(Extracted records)
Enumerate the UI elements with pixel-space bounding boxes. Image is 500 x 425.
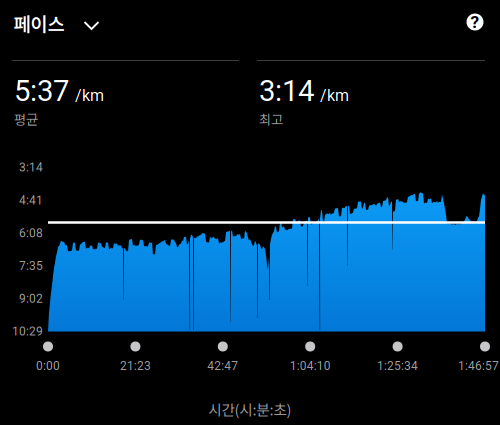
staticText: 42:47 — [207, 359, 238, 373]
staticText: 3:14 — [259, 74, 314, 108]
staticText: 페이스 — [14, 10, 64, 36]
staticText: ? — [470, 12, 480, 32]
staticText: /km — [320, 86, 349, 105]
button[interactable]: 도움말 — [456, 2, 494, 42]
staticText: 0:00 — [36, 359, 60, 373]
staticText: 3:14 — [19, 160, 43, 175]
staticText: 6:08 — [19, 226, 43, 240]
staticText: /km — [75, 86, 104, 105]
staticText: 시간(시:분:초) — [208, 398, 292, 420]
staticText: 최고 — [259, 109, 283, 129]
staticText: 10:29 — [12, 324, 43, 339]
staticText: 7:35 — [19, 259, 43, 273]
staticText: 1:46:57 — [458, 359, 499, 373]
staticText: 5:37 — [14, 74, 69, 108]
staticText: 1:04:10 — [290, 359, 331, 373]
staticText: 4:41 — [19, 193, 43, 207]
staticText: 평균 — [14, 109, 38, 129]
staticText: 1:25:34 — [377, 359, 418, 373]
staticText: 9:02 — [19, 292, 43, 306]
staticText: 21:23 — [120, 359, 151, 373]
button[interactable]: 페이스 — [2, 0, 110, 46]
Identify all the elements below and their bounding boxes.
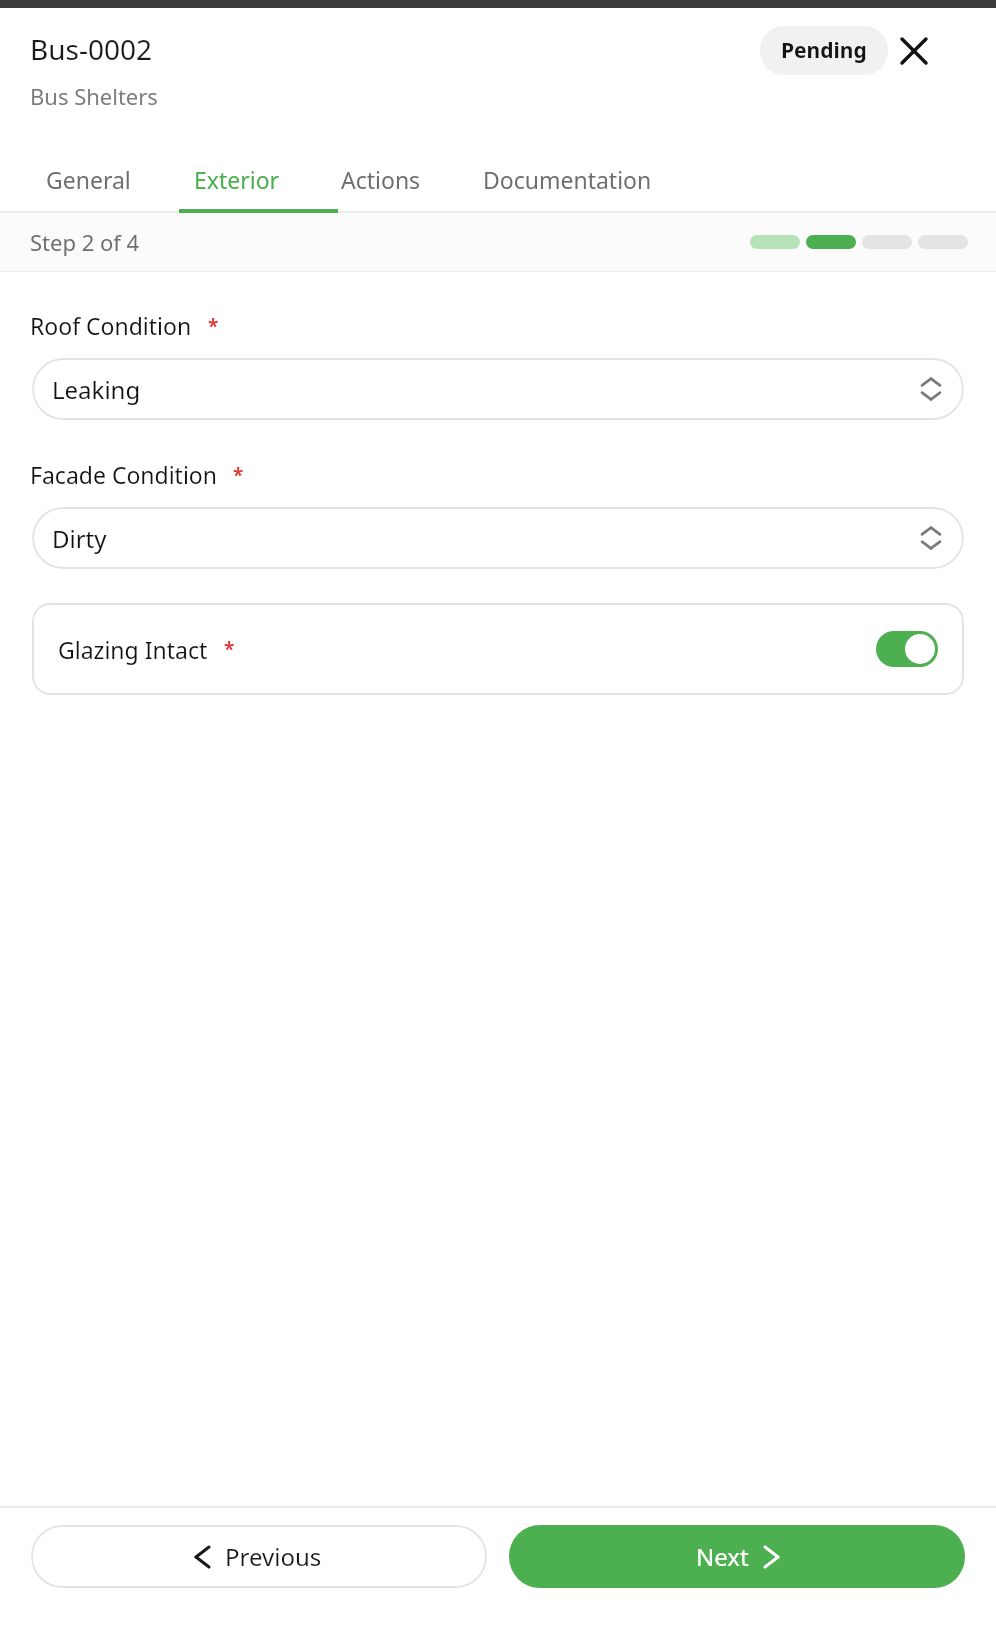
other: Glazing Intact toggle xyxy=(876,631,938,667)
staticText: Leaking xyxy=(52,373,141,406)
staticText: Previous xyxy=(225,1540,322,1573)
staticText: * xyxy=(233,462,244,488)
button[interactable]: Pending xyxy=(760,26,888,75)
staticText: Next xyxy=(696,1540,749,1573)
staticText: Facade Condition xyxy=(30,459,217,490)
staticText: Roof Condition xyxy=(30,310,192,341)
button[interactable]: Actions xyxy=(341,145,421,213)
button[interactable]: Leaking xyxy=(32,358,964,420)
staticText: Pending xyxy=(781,36,867,65)
button[interactable]: Documentation xyxy=(483,145,652,213)
staticText: Documentation xyxy=(483,164,652,195)
button[interactable]: Exterior xyxy=(194,145,280,213)
staticText: * xyxy=(224,636,235,662)
staticText: Bus-0002 xyxy=(30,30,152,68)
staticText: Step 2 of 4 xyxy=(30,227,140,257)
button[interactable]: Dirty xyxy=(32,507,964,569)
staticText: Actions xyxy=(341,164,421,195)
staticText: Exterior xyxy=(194,164,280,195)
staticText: General xyxy=(46,164,131,195)
staticText: Glazing Intact xyxy=(58,634,208,665)
button[interactable]: Previous xyxy=(31,1525,487,1588)
button[interactable]: Glazing Intact xyxy=(32,603,964,695)
button[interactable]: General xyxy=(46,145,131,213)
button[interactable]: Next xyxy=(509,1525,965,1588)
button[interactable]: Close xyxy=(892,29,936,73)
staticText: Bus Shelters xyxy=(30,81,158,111)
staticText: Dirty xyxy=(52,522,107,555)
staticText: * xyxy=(208,313,219,339)
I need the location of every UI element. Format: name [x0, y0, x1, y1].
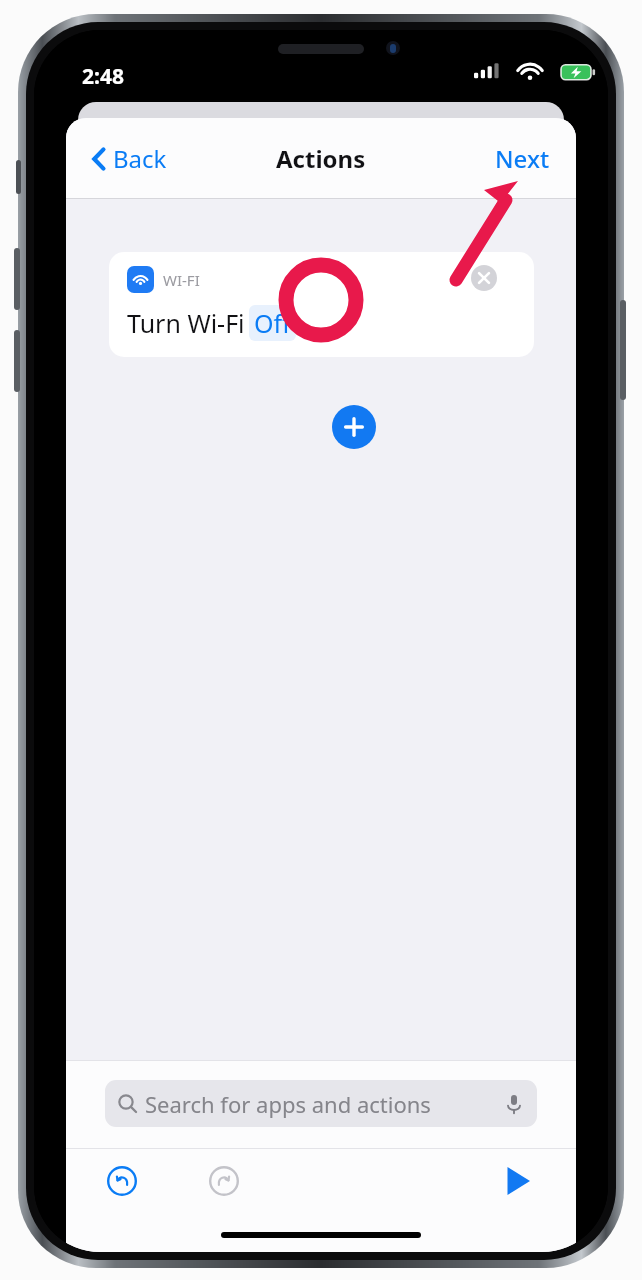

* [TASK GOAL]:
Give back every entry verbatim. No pictures belong in the copy.

* [ANSWER BELOW]:
Enumerate the UI elements with pixel-space bounding boxes. Image is 500 x 425.
staticText: 42:47 — [207, 359, 238, 373]
staticText: 3:14 — [259, 74, 314, 108]
staticText: 페이스 — [14, 10, 64, 36]
staticText: ? — [470, 12, 480, 32]
staticText: /km — [320, 86, 349, 105]
button[interactable]: 도움말 — [456, 2, 494, 42]
staticText: 0:00 — [36, 359, 60, 373]
staticText: 3:14 — [19, 160, 43, 175]
staticText: 6:08 — [19, 226, 43, 240]
staticText: /km — [75, 86, 104, 105]
staticText: 시간(시:분:초) — [208, 398, 292, 420]
staticText: 최고 — [259, 109, 283, 129]
staticText: 10:29 — [12, 324, 43, 339]
staticText: 7:35 — [19, 259, 43, 273]
staticText: 1:46:57 — [458, 359, 499, 373]
staticText: 5:37 — [14, 74, 69, 108]
staticText: 1:04:10 — [290, 359, 331, 373]
staticText: 4:41 — [19, 193, 43, 207]
staticText: 평균 — [14, 109, 38, 129]
staticText: 1:25:34 — [377, 359, 418, 373]
staticText: 9:02 — [19, 292, 43, 306]
staticText: 21:23 — [120, 359, 151, 373]
button[interactable]: 페이스 — [2, 0, 110, 46]
Identify all the elements below and their bounding boxes.
other: Glazing Intact toggle xyxy=(876,631,938,667)
staticText: Leaking xyxy=(52,373,141,406)
staticText: Previous xyxy=(225,1540,322,1573)
staticText: * xyxy=(233,462,244,488)
button[interactable]: Pending xyxy=(760,26,888,75)
staticText: Next xyxy=(696,1540,749,1573)
staticText: Facade Condition xyxy=(30,459,217,490)
staticText: Roof Condition xyxy=(30,310,192,341)
button[interactable]: Actions xyxy=(341,145,421,213)
button[interactable]: Leaking xyxy=(32,358,964,420)
staticText: Pending xyxy=(781,36,867,65)
button[interactable]: Documentation xyxy=(483,145,652,213)
staticText: Documentation xyxy=(483,164,652,195)
button[interactable]: Exterior xyxy=(194,145,280,213)
staticText: * xyxy=(224,636,235,662)
staticText: Bus-0002 xyxy=(30,30,152,68)
staticText: Step 2 of 4 xyxy=(30,227,140,257)
button[interactable]: Dirty xyxy=(32,507,964,569)
staticText: Actions xyxy=(341,164,421,195)
staticText: Exterior xyxy=(194,164,280,195)
staticText: General xyxy=(46,164,131,195)
staticText: Glazing Intact xyxy=(58,634,208,665)
button[interactable]: Previous xyxy=(31,1525,487,1588)
button[interactable]: Glazing Intact xyxy=(32,603,964,695)
button[interactable]: General xyxy=(46,145,131,213)
button[interactable]: Next xyxy=(509,1525,965,1588)
button[interactable]: Close xyxy=(892,29,936,73)
staticText: Bus Shelters xyxy=(30,81,158,111)
staticText: Dirty xyxy=(52,522,107,555)
staticText: * xyxy=(208,313,219,339)
I need the location of every UI element. Format: name [x0, y0, x1, y1].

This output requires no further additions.